# Exercise prompt
In the entries below, find every line holding the string "undock" and collect it.

# Provided records
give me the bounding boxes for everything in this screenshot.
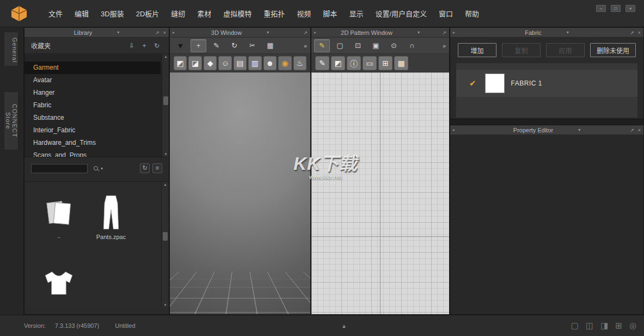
- scroll-down-icon[interactable]: ▾: [162, 303, 169, 307]
- library-folder-garment[interactable]: Garment: [24, 62, 161, 74]
- undock-icon[interactable]: ↗: [442, 30, 446, 35]
- chevron-down-icon[interactable]: ▾: [418, 30, 420, 35]
- menu-item-window[interactable]: 窗口: [433, 8, 459, 19]
- grid-icon[interactable]: ⊞: [378, 56, 392, 70]
- chevron-down-icon[interactable]: ▾: [567, 30, 569, 35]
- download-icon[interactable]: ⇩: [126, 42, 137, 50]
- menu-item-display[interactable]: 显示: [343, 8, 369, 19]
- fabric-swatch[interactable]: [485, 74, 505, 93]
- menu-item-edit[interactable]: 编辑: [69, 8, 95, 19]
- globe-icon[interactable]: ◉: [278, 56, 291, 70]
- hanger-icon[interactable]: ∩: [404, 39, 420, 52]
- layout-single-icon[interactable]: ▢: [571, 321, 579, 331]
- close-icon[interactable]: ×: [163, 30, 166, 35]
- 3d-viewport[interactable]: [170, 72, 310, 314]
- refresh-button[interactable]: ↻: [140, 163, 150, 173]
- layout-three-pane-icon[interactable]: ◨: [600, 321, 608, 331]
- mesh-icon[interactable]: ◆: [204, 56, 217, 70]
- search-icon[interactable]: [94, 166, 98, 170]
- info-icon[interactable]: ⓘ: [347, 56, 361, 70]
- close-button[interactable]: ×: [625, 5, 635, 12]
- swatch-grid-icon[interactable]: ▦: [394, 56, 408, 70]
- add-fabric-button[interactable]: 增加: [458, 43, 496, 57]
- scrollbar-thumb[interactable]: [163, 232, 168, 241]
- refresh-icon[interactable]: ↻: [151, 42, 162, 50]
- chevron-down-icon[interactable]: ▾: [117, 30, 119, 35]
- apply-fabric-button[interactable]: 应用: [546, 43, 585, 57]
- library-folder-substance[interactable]: Substance: [24, 112, 161, 124]
- folder-icon[interactable]: ⊡: [350, 39, 366, 52]
- scroll-down-icon[interactable]: ▾: [162, 152, 169, 156]
- garment-2d-icon[interactable]: ◩: [331, 56, 345, 70]
- cloth-back-icon[interactable]: ▥: [248, 56, 261, 70]
- search-input[interactable]: [31, 164, 88, 173]
- library-folder-fabric[interactable]: Fabric: [24, 99, 161, 112]
- menu-item-file[interactable]: 文件: [42, 8, 69, 19]
- garment-texture-icon[interactable]: ◪: [188, 56, 201, 70]
- steamer-icon[interactable]: ♨: [293, 56, 306, 70]
- delete-unused-fabric-button[interactable]: 删除未使用: [590, 43, 636, 57]
- close-icon[interactable]: ×: [638, 127, 641, 133]
- select-move-icon[interactable]: +: [191, 39, 206, 52]
- library-folder-interior-fabric[interactable]: Interior_Fabric: [24, 124, 161, 137]
- copy-fabric-button[interactable]: 复制: [502, 43, 541, 57]
- pen-icon[interactable]: ✎: [208, 39, 224, 52]
- layout-two-pane-icon[interactable]: ◫: [586, 321, 593, 331]
- menu-item-video[interactable]: 视频: [291, 8, 317, 19]
- minimize-button[interactable]: –: [596, 5, 606, 12]
- statusbar-expand-button[interactable]: ▲: [341, 323, 347, 329]
- 2d-viewport[interactable]: [311, 72, 449, 314]
- undock-icon[interactable]: ↗: [303, 30, 308, 35]
- library-item-parent-folder[interactable]: ..: [34, 196, 84, 239]
- close-icon[interactable]: ×: [638, 30, 641, 35]
- chevron-down-icon[interactable]: ▾: [267, 30, 269, 35]
- edit-pattern-icon[interactable]: ▢: [332, 39, 348, 52]
- panel-menu-icon[interactable]: ▸: [314, 30, 316, 35]
- library-folder-hardware-and-trims[interactable]: Hardware_and_Trims: [24, 137, 161, 149]
- rotate-gizmo-icon[interactable]: ↻: [226, 39, 242, 52]
- layout-quad-pane-icon[interactable]: ⊞: [615, 321, 622, 331]
- chevron-down-icon[interactable]: ▾: [578, 127, 580, 132]
- toolbar-overflow-icon[interactable]: »: [443, 42, 445, 49]
- menu-item-avatar[interactable]: 虚拟模特: [217, 8, 257, 19]
- library-item-shirt[interactable]: [34, 268, 84, 300]
- library-folder-scans-and-props[interactable]: Scans_and_Props: [24, 149, 161, 157]
- texture-pen-icon[interactable]: ✎: [315, 56, 329, 70]
- menu-item-sewing[interactable]: 缝纫: [165, 8, 191, 19]
- search-chevron-down-icon[interactable]: ▾: [101, 166, 103, 171]
- menu-item-material[interactable]: 素材: [191, 8, 217, 19]
- pattern-outline-icon[interactable]: ▭: [363, 56, 377, 70]
- scrollbar-thumb[interactable]: [163, 96, 168, 105]
- panel-menu-icon[interactable]: ▸: [173, 30, 175, 35]
- menu-item-2d-pattern[interactable]: 2D板片: [130, 8, 165, 19]
- scroll-up-icon[interactable]: ▴: [162, 54, 169, 59]
- simulate-icon[interactable]: ▼: [173, 39, 188, 52]
- tab-connect-store[interactable]: CONNECT Store: [4, 91, 19, 150]
- scroll-up-icon[interactable]: ▴: [162, 182, 169, 187]
- list-view-button[interactable]: ≡: [152, 163, 162, 173]
- undock-icon[interactable]: ↗: [155, 30, 160, 35]
- library-items-scrollbar[interactable]: ▴ ▾: [161, 182, 168, 308]
- menu-item-retopology[interactable]: 重拓扑: [257, 8, 291, 19]
- cloth-front-icon[interactable]: ▤: [234, 56, 247, 70]
- menu-item-help[interactable]: 帮助: [459, 8, 485, 19]
- maximize-button[interactable]: □: [611, 5, 621, 12]
- library-folder-hanger[interactable]: Hanger: [24, 87, 161, 99]
- library-folder-avatar[interactable]: Avatar: [24, 74, 161, 87]
- transform-pattern-icon[interactable]: ✎: [314, 39, 330, 52]
- undock-icon[interactable]: ↗: [630, 127, 634, 133]
- menu-item-settings[interactable]: 设置/用户自定义: [369, 8, 433, 19]
- avatar-icon[interactable]: ☺: [218, 56, 231, 70]
- toolbar-overflow-icon[interactable]: »: [304, 42, 306, 49]
- fabric-list-item[interactable]: ✔ FABRIC 1: [456, 70, 637, 97]
- library-folders-scrollbar[interactable]: ▴ ▾: [162, 54, 169, 157]
- box-tool-icon[interactable]: ▦: [262, 39, 278, 52]
- panel-menu-icon[interactable]: ▸: [453, 127, 455, 132]
- library-item-pants[interactable]: Pants.zpac: [86, 194, 136, 240]
- scissors-icon[interactable]: ✂: [244, 39, 260, 52]
- menu-item-script[interactable]: 脚本: [317, 8, 343, 19]
- menu-item-3d-garment[interactable]: 3D服装: [95, 8, 130, 19]
- tab-general[interactable]: General: [4, 32, 19, 66]
- mannequin-icon[interactable]: ☻: [263, 56, 277, 70]
- panel-menu-icon[interactable]: ▸: [453, 30, 455, 35]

# Answer section
- undock-icon[interactable]: ↗: [442, 30, 446, 35]
- undock-icon[interactable]: ↗: [303, 30, 308, 35]
- undock-icon[interactable]: ↗: [155, 30, 160, 35]
- undock-icon[interactable]: ↗: [630, 127, 634, 133]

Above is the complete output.